ONTARIO’S RENTAL ENFORCEMENT UNIT INVESTIGATES A FRACTION OF CALLS RECEIVED
Ontario’s tenant protection arm launches investigations into just over one per cent of the calls it receives, new data show.
Documents obtained by The Trillium through a freedom-of-information request show the Rental Housing and Enforcement Unit (RHEU) received 16,394 calls in the 2022–23 fiscal year. Of those, the unit was able to solve 1,452 (nine per cent) in the “compliance stage,” meaning a phone call from the ministry was enough to make one party back down, or the case was withdrawn or closed for other reasons.
Just 219 cases (just over one per cent of all calls received) made it to the investigation stage.
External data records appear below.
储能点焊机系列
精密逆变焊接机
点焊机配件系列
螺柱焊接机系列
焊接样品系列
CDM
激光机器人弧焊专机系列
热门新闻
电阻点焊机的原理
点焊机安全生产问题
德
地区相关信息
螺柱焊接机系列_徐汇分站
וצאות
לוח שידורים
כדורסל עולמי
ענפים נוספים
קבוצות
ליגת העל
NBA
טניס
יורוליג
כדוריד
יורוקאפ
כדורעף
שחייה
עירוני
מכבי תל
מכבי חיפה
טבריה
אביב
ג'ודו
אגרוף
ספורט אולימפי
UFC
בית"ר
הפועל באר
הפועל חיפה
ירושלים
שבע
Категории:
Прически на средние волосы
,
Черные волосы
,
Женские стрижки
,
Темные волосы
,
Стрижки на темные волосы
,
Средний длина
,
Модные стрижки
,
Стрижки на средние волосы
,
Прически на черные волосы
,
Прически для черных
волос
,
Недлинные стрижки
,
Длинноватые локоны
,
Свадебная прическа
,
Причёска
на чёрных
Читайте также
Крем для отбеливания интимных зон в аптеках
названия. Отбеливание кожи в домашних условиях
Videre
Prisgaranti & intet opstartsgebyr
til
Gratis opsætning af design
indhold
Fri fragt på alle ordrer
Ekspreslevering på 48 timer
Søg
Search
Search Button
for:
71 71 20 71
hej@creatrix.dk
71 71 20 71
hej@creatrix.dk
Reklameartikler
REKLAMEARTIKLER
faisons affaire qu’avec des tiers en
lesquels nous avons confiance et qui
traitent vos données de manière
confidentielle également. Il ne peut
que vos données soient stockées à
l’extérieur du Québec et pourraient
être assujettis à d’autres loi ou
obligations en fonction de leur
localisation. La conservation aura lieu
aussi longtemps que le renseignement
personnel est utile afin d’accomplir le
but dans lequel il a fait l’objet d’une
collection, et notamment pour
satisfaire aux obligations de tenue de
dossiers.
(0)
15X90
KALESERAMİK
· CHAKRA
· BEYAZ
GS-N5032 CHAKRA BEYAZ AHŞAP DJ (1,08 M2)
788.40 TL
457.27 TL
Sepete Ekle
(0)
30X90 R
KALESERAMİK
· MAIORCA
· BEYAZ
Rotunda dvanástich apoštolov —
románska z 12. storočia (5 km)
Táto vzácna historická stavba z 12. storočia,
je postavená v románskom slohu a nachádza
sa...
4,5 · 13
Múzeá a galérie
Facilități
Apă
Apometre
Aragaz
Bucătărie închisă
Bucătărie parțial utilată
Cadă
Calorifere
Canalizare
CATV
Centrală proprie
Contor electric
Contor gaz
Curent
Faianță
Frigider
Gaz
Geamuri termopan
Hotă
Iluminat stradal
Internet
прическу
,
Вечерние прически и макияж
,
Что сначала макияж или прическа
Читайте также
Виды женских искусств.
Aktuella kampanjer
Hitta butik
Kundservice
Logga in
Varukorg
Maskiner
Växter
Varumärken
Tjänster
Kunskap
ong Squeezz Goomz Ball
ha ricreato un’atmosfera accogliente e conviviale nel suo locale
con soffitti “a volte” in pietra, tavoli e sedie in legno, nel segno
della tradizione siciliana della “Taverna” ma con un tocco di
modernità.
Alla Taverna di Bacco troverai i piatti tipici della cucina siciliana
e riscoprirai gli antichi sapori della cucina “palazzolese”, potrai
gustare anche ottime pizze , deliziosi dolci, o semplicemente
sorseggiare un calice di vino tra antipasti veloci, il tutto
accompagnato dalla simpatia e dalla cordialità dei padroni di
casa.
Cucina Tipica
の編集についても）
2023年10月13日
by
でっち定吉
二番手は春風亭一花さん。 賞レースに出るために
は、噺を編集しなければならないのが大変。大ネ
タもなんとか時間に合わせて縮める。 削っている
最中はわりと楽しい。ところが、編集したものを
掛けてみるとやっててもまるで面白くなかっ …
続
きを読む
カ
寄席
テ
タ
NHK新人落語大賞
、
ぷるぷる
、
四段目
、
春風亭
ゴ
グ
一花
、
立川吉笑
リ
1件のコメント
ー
Only 21 were prosecuted, with 17 convictions.
For the rest — nearly 15,000 calls — it appears no action was taken.
The RHEU is supposed to enforce the rules of the Residential Tenancies Act — to step in, for example, if a landlord changes the locks on a tenant, or a tenant bars the landlord from legally entering the property. It’s separate from the Landlord and Tenant Board, an adjudicative body where parties often wait months for hearings.
In reality, the RHEU is known among tenant advocates as “effectively useless,” said Geordie Dent, the executive director of the Federation of Metro Tenants Associations.
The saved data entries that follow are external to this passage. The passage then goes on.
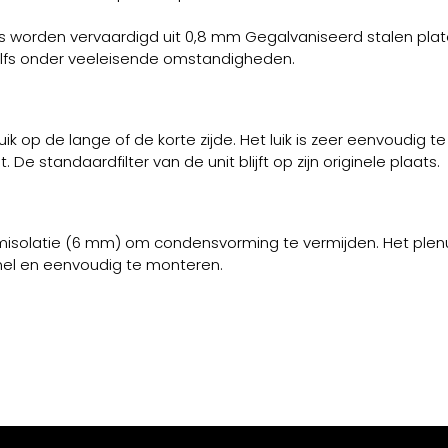
worden vervaardigd uit 0,8 mm Gegalvaniseerd stalen plate
zelfs onder veeleisende omstandigheden.
 op de lange of de korte zijde. Het luik is zeer eenvoudig t
 standaardfilter van de unit blijft op zijn originele plaats.
misolatie (6 mm) om condensvorming te vermijden. Het plenu
snel en eenvoudig te monteren.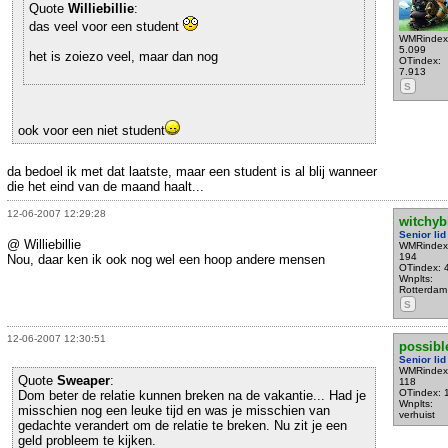
Quote
Williebillie
:
das veel voor een student
WMRindex
5.099
het is zoiezo veel, maar dan nog
OTindex:
7.913
S
ook voor een niet student
da bedoel ik met dat laatste, maar een student is al blij wanneer
die het eind van de maand haalt...
12-06-2007 12:29:28
witchyb
Senior lid
@ Williebillie
WMRindex
194
Nou, daar ken ik ook nog wel een hoop andere mensen
OTindex: 
Wnplts:
Rotterdam
S
12-06-2007 12:30:51
possibl
Senior lid
WMRindex
Quote
Sweaper
:
118
OTindex: 
Dom beter de relatie kunnen breken na de vakantie... Had je
Wnplts:
misschien nog een leuke tijd en was je misschien van
verhuist
gedachte verandert om de relatie te breken. Nu zit je een
geld probleem te kijken.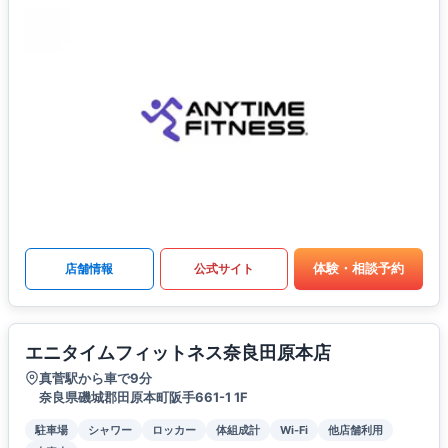
体験・相談予約
店舗情報
公式サイト
エニタイムフィットネス奈良田原本店
真菅駅から車で9分
奈良県磯城郡田原本町阪手661-1 1F
駐車場
シャワー
ロッカー
体組成計
Wi-Fi
他店舗利用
The best a tenant can hope for is their landlord being scared off by a phone call from an RHEU officer — but most landlords know better, he said.
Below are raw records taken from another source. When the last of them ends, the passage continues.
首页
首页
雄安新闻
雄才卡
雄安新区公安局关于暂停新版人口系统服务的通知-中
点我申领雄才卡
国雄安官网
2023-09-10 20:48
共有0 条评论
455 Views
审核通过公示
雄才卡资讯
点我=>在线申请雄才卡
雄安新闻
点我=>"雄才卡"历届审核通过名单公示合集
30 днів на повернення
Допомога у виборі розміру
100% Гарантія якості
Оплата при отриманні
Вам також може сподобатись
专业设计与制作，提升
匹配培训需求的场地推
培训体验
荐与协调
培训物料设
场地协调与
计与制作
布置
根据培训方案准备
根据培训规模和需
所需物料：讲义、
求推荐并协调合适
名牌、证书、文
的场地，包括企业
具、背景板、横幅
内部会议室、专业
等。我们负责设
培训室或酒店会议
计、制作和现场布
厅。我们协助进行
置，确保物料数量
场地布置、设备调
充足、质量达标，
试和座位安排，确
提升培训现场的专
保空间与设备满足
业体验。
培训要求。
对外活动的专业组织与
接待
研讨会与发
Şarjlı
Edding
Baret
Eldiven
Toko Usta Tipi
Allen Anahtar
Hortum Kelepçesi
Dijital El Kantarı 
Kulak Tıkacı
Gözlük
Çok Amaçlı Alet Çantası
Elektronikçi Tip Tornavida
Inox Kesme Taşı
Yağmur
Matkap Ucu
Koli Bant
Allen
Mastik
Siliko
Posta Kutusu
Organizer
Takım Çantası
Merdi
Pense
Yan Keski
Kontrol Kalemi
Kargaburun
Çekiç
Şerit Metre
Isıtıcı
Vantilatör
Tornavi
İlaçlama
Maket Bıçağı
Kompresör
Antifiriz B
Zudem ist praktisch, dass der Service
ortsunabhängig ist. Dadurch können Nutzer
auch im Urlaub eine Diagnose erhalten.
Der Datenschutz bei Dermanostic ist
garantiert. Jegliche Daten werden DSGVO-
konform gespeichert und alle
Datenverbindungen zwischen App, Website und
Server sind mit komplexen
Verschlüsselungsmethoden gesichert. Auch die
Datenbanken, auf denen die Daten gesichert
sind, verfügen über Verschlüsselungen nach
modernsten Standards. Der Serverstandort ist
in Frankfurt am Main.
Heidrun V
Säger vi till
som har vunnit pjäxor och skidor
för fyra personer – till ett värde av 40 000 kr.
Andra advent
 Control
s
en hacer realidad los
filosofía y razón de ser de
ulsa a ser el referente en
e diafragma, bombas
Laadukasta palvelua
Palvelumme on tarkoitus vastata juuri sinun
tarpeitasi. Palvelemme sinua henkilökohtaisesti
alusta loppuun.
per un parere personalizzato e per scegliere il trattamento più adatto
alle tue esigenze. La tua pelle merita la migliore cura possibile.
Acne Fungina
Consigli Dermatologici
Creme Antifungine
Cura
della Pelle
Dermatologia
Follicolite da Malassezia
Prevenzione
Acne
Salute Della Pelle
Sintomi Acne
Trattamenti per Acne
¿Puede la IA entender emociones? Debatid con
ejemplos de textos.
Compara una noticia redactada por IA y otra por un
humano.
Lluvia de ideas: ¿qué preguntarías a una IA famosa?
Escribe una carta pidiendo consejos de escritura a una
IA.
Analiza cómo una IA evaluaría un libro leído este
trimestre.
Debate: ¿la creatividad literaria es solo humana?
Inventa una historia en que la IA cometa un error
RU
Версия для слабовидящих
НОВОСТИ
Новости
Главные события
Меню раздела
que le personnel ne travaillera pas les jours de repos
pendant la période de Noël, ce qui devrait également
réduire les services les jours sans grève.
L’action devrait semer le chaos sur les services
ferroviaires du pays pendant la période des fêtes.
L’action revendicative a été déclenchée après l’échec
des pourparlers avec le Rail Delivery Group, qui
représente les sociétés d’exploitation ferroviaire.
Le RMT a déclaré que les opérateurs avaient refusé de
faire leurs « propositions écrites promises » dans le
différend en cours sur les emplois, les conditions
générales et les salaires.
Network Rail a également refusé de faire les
“A tenant once told us they told their landlord they were gonna call the RHEU and the landlord laughed,” he said.
The unit has “so much potential” to prevent illegal evictions and to lighten the load on the infamously clogged Landlord and Tenant Board, said Douglas Kwan, the director of advocacy and legal services at the Advocacy Centre for Tenants Ontario (ACTO).
It wasn’t always this way. Tenant clinics would often refer tenants to the RHEU in the early 2010s, Kwan said.
“And for at least the last five years, tenant advocates and representatives haven’t felt that the RHEU is a place where tenants could find a solution to their issues,” he said.
The RHEU’s 17 convictions this year are about half of the 33 it achieved in 2019–20, though anecdotally, there are more illegal evictions happening now, Kwan said.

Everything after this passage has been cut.